Conférence : « Entrepreneur 2.0 : e-réputation et réseaux sociaux »

Le Rendez-vous des entrepreneurs c’est avant tout un rendez-vous mensuel pour discuter de thématiques diverses autour de l’entrepreneuriat à Madagascar, où des spécialistes dans un domaine domaine particulier et/ou des entrepreneurs partagent et échangent avec un public constitué de professionnels et d’étudiants, et dont l’objectif est de diffuser la culture entrepreneuriale.

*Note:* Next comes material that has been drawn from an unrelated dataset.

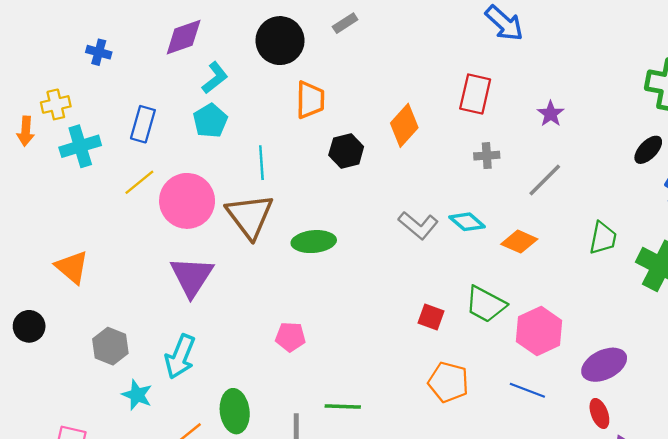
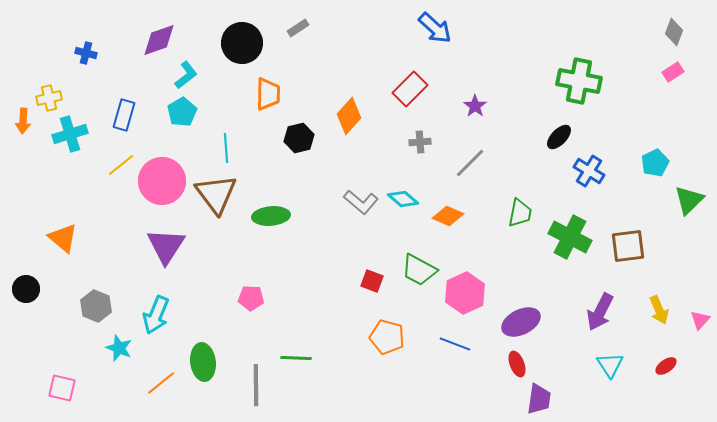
red rectangle: (475, 94) -> (410, 89), turned 32

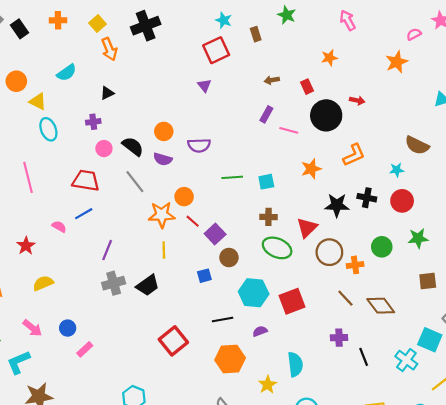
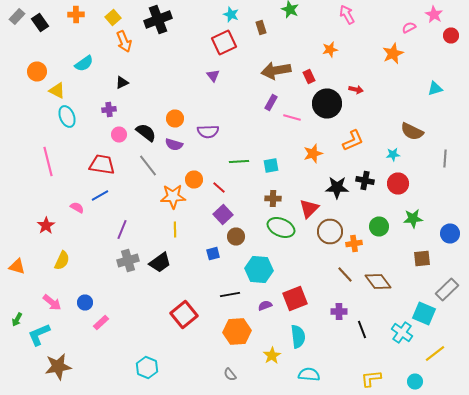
brown arrow: (272, 80) -> (276, 70), size x2.0
red line: (193, 221) -> (219, 188), moved
yellow semicircle: (43, 283) -> (62, 260), turned 138
red square: (292, 301) -> (295, 298), moved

Mais au-delà de la table ronde mensuelle, le Rendez-vous des entrepreneurs c’est aussi une plateforme de réseautage au service des entrepreneurs, TPE / PME et des futurs entrepreneurs (cf. le Club Entrepreneurs Etudiants).

Rendez-vous des entrepreneurs - Entrepreneur 2.0 : e-réputation et réseaux sociauxPour ce mois-ci, le Rendez-vous des entrepreneurs a décidé d'aborder le thème de l'entrepreneur 2.0 ou comment est-ce que le web social et les outils 2.0 peuvent aider l'entrepreneur dans ses activités ?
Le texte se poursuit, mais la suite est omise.